De jeunes voix qui portent au FCIAT

«Délia de 9 à 5» présente le rude quotidien de la cinéaste Délia Gunn, capté en une suite de saynètes hivernales.
Photo: Office national du film «Délia de 9 à 5» présente le rude quotidien de la cinéaste Délia Gunn, capté en une suite de saynètes hivernales.

Depuis 2014, l’Office national du film déploie une initiative très concrète visant à stimuler la fibre créatrice d’aspirants cinéastes ne bénéficiant pas des ressources centralisées dans la métropole. Ainsi, le Studio documentaire du Programme français de l’ONF visite-t-il le Québec une région à la fois avec son Projet 5 courts, mettant à la disposition de nouveaux talents les moyens techniques de s’exprimer dans de très courts métrages. Le Festival du cinéma international en Abitibi-Témiscamingue, région retenue cette année, projette lundi les films de la plus récente cuvée.
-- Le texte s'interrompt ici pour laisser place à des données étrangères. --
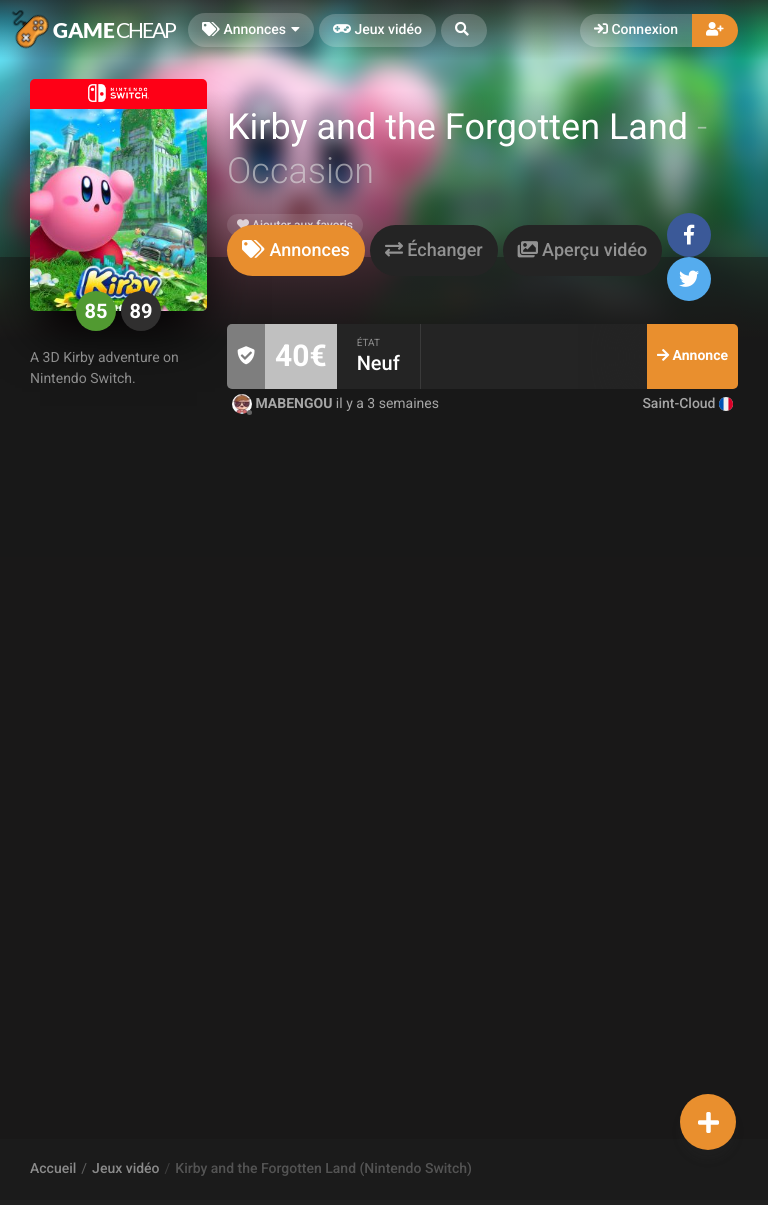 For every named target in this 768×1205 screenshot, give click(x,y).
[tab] (296, 250)
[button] (464, 30)
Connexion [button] (636, 30)
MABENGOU (284, 404) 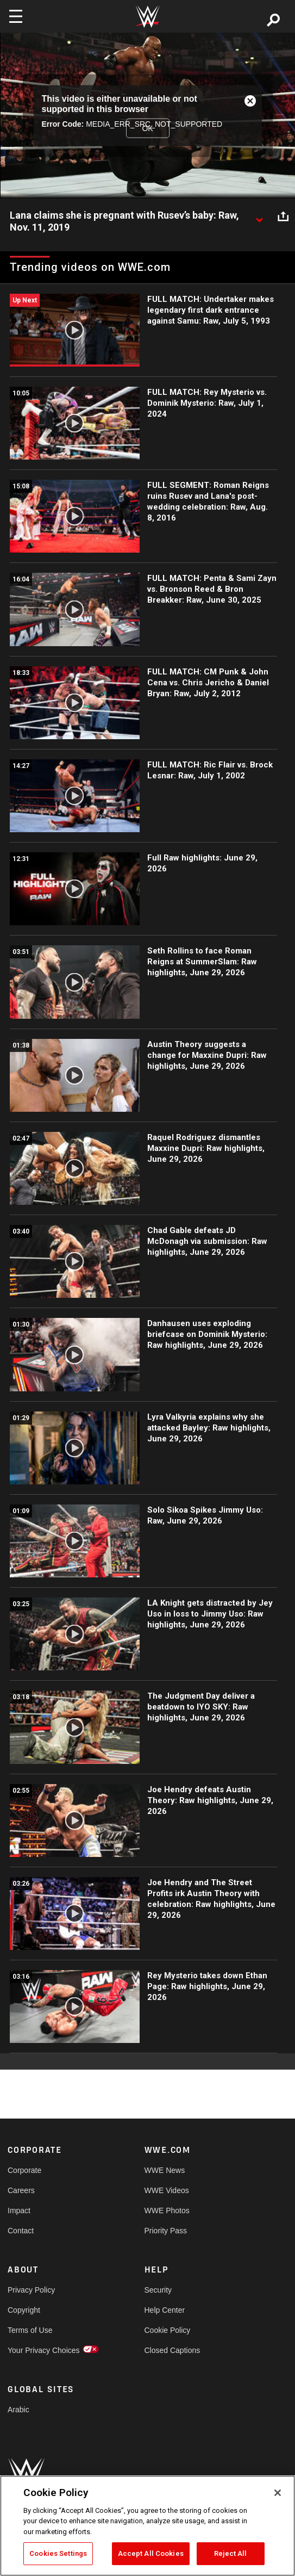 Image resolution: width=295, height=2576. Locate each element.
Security (158, 2290)
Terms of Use (30, 2330)
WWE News (165, 2170)
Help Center (165, 2310)
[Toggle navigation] (15, 16)
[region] (147, 2525)
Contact (21, 2230)
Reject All (230, 2553)
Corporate (24, 2170)
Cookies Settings (58, 2553)
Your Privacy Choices (42, 2350)
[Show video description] (259, 216)
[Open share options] (283, 216)
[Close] (278, 2493)
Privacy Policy (31, 2290)
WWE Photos (167, 2210)
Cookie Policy (168, 2330)
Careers (21, 2190)
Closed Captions (172, 2350)
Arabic (18, 2409)
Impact (19, 2210)
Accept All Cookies (151, 2553)
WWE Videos (167, 2190)
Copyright (24, 2310)
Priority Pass (166, 2230)
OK (147, 128) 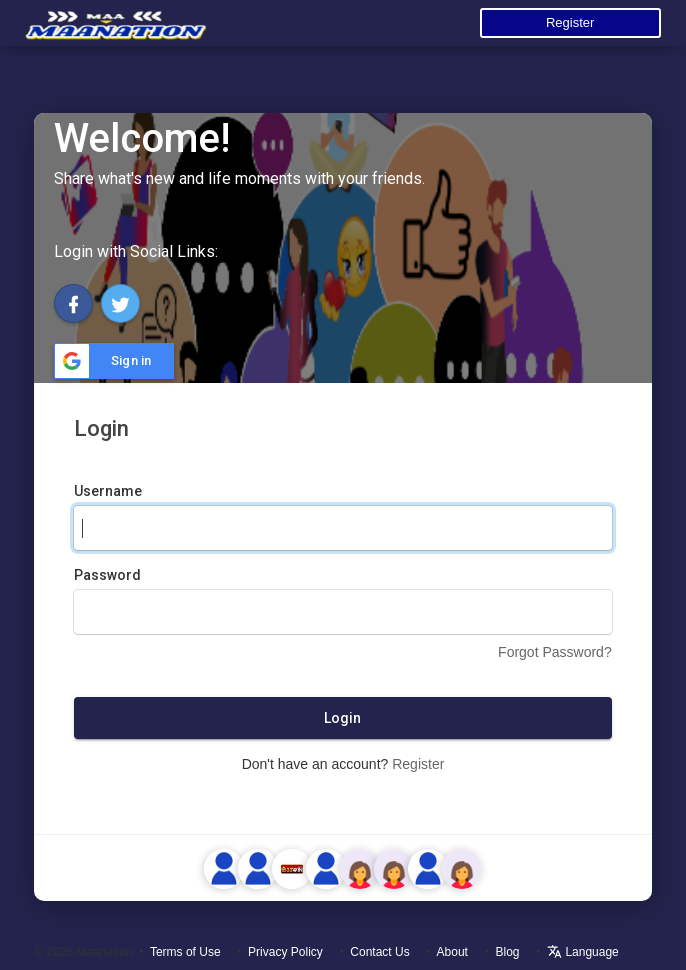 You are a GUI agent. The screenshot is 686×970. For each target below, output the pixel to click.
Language (583, 952)
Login (342, 718)
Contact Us (379, 952)
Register (570, 22)
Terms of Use (185, 952)
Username (108, 491)
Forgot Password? (555, 652)
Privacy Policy (285, 952)
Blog (507, 952)
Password (107, 575)
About (452, 952) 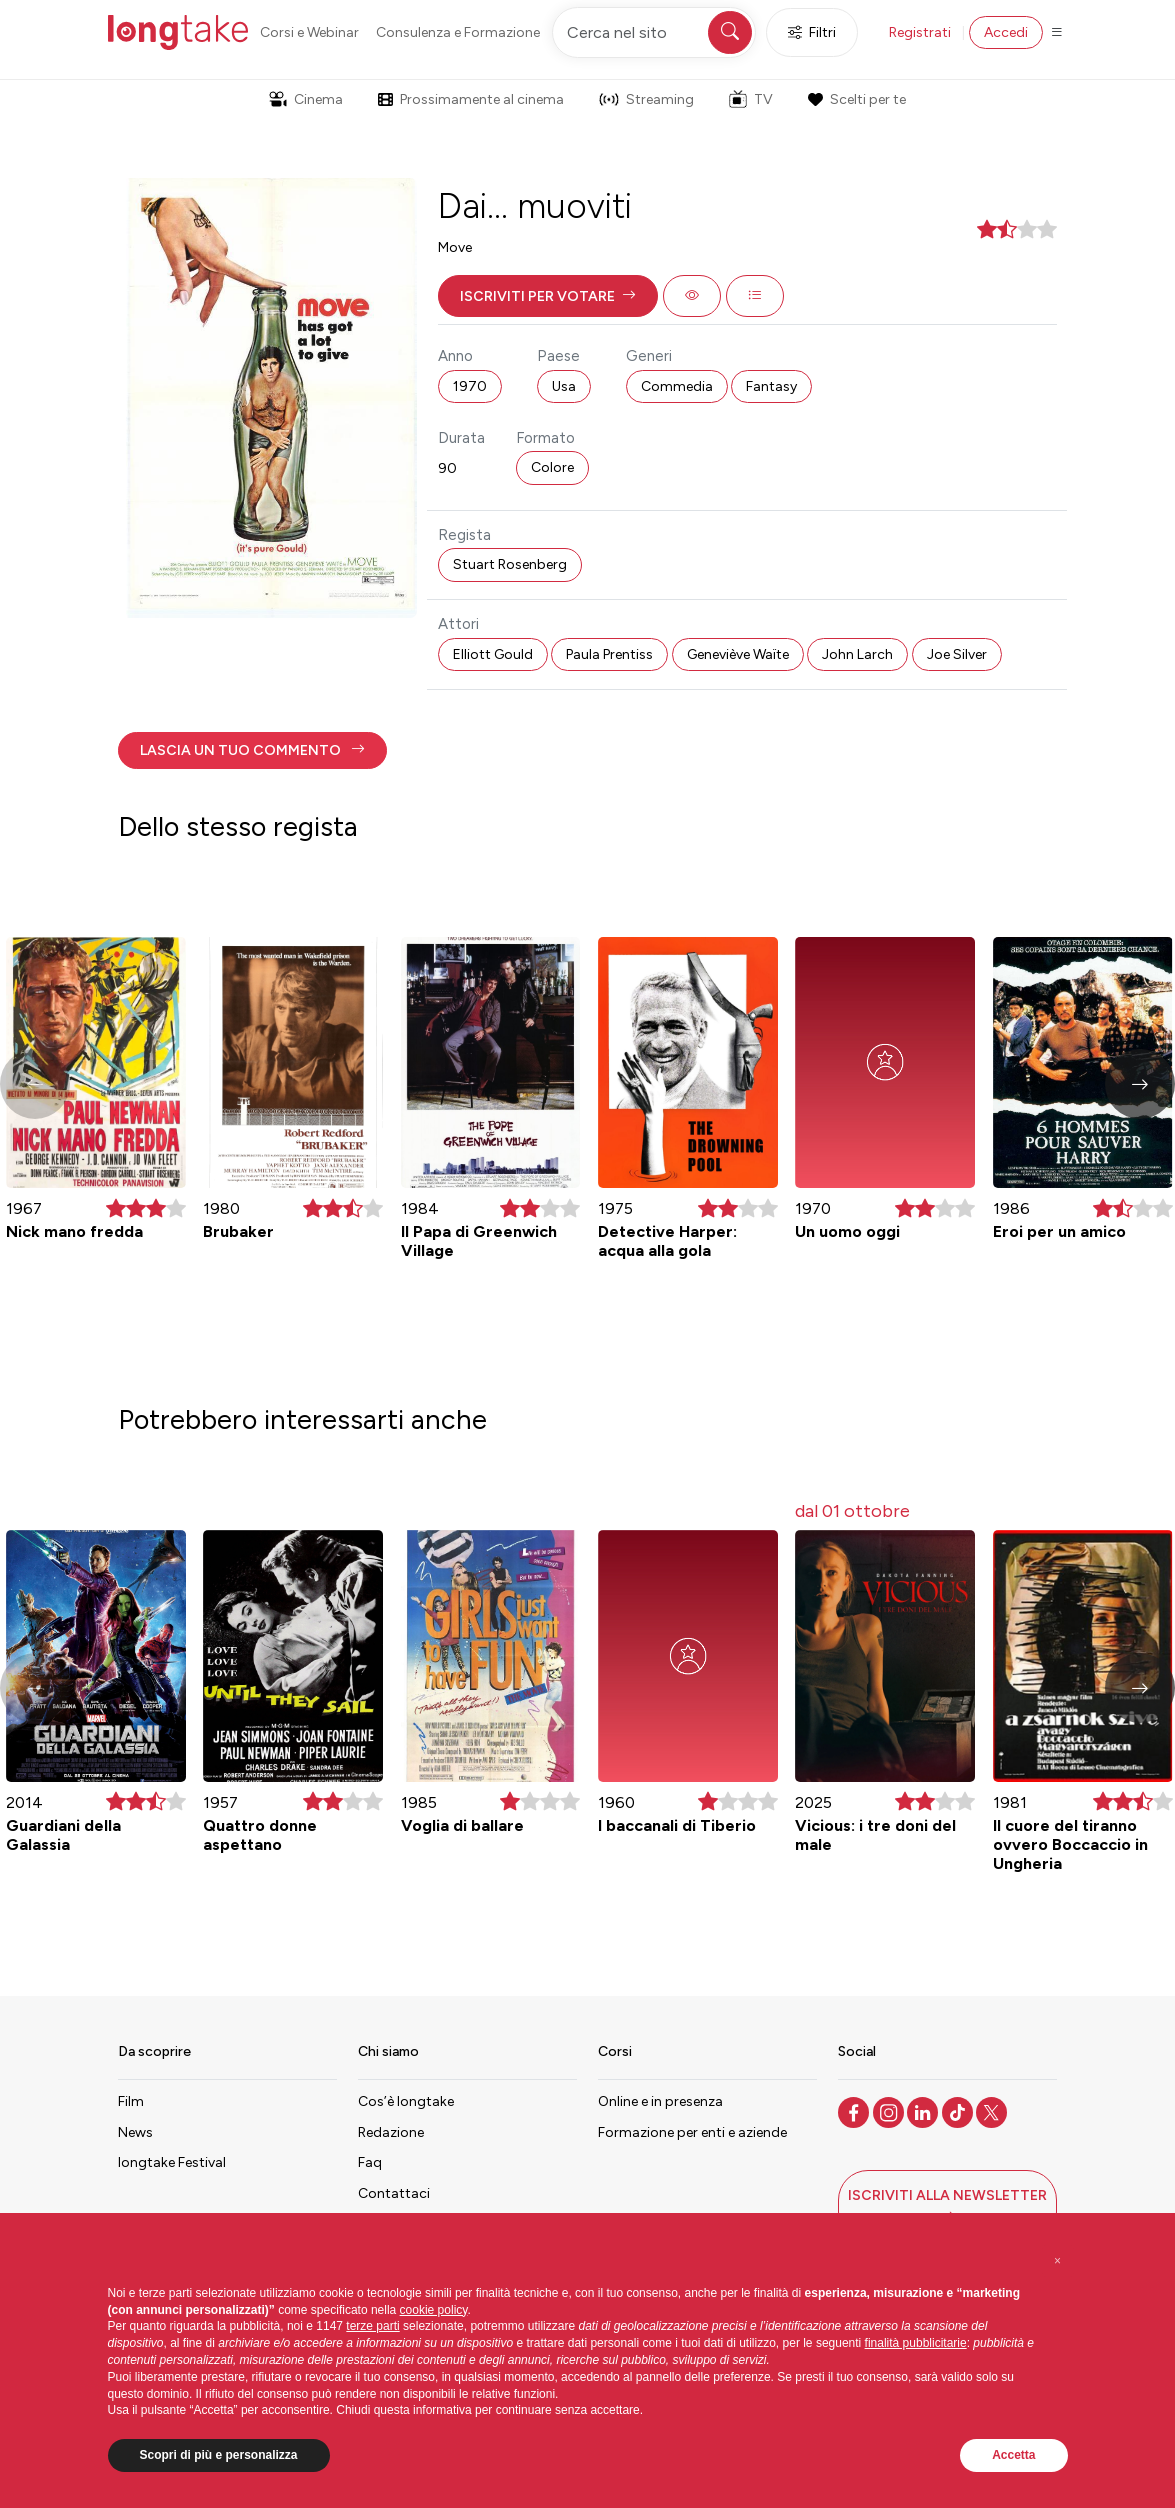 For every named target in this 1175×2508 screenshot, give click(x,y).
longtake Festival (172, 2162)
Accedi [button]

En trois tournées, après celles effectuées dans les régions de Québec et du Saguenay–Lac-Saint-Jean, celle de l’Abitibi-Témiscamingue est la première à réunir cinq réalisatrices. Sur place, l’ONF a fait équipe avec la société de production Nadagam films, basée à Val-d’Or et dirigée par Serge Bordeleau.

De format documentaire très court, les films ont donc concrètement une durée de moins de trois minutes. Qu’à cela ne tienne, il suffit parfois de peu pour dire beaucoup.

Ainsi, Les enfants des nomades, d’Évelyne Papatie, dans lequel le père de la réalisatrice, désespéré de trouver une voiture pour ramener à temps sa fille dans sa famille d’accueil à Val-d’Or, l’y conduisit finalement en vélo depuis la réserve. « Mon père était un héros pour moi », relate Papatie.

Coup de coeur aussi pour Délia de 9 à 5, de Délia Gunn (réalisatrice découverte, comme la précédente, par le Wapikoni mobile), où le quotidien, du matin au soir, est capté en une suite de saynètes hivernales allant du laborieux transport de l’eau jusqu’aux voyages de bois de chauffage. Une rude journée en série, sans jamais perdre le sourire en s’occupant des tout-petits, mais avec cet occasionnel instant de contemplation douloureuse avant la reprise du labeur incessant.

Non sans esprit de continuité, dans La charge mentale pour les nuls, Jessy Poulin donne la parole, avec une esthétique humoristique grinçante, à un échantillonnage hétéroclite de femmes qui expliquent avec force exemples en quoi consiste ladite « charge ».

« Je me revois quand j’étudiais au bac en même temps que je travaillais. Je venais de me séparer. Je m’installais dans ma chambre sur ma planche à repasser en faisant pas de bruit pour pas déranger la maisonnée. Parce que, t’sais, la vie continue », confie l’une d’elles.

De son côté, Émilie Villeneuve propose dans Mamie et Mia ce moment, délicieux dans tous les sens du terme, où la petite Mia confectionne avec sa grand-mère un premier gâteau, activité en l’occurrence hautement symbolique pour les femmes de la famille depuis des générations.

Enfin, Gabrielle Cornellier filme elle aussi un rapprochement générationnel, organisé, celui-là, autour d’une grande séance de danse en ligne, dans l’hilarant et touchant Orteils talons orteils talons.

De petites merveilles. Excellente nouvelle, l’ONF les rend accessibles, gratuitement, sur son site dès lundi.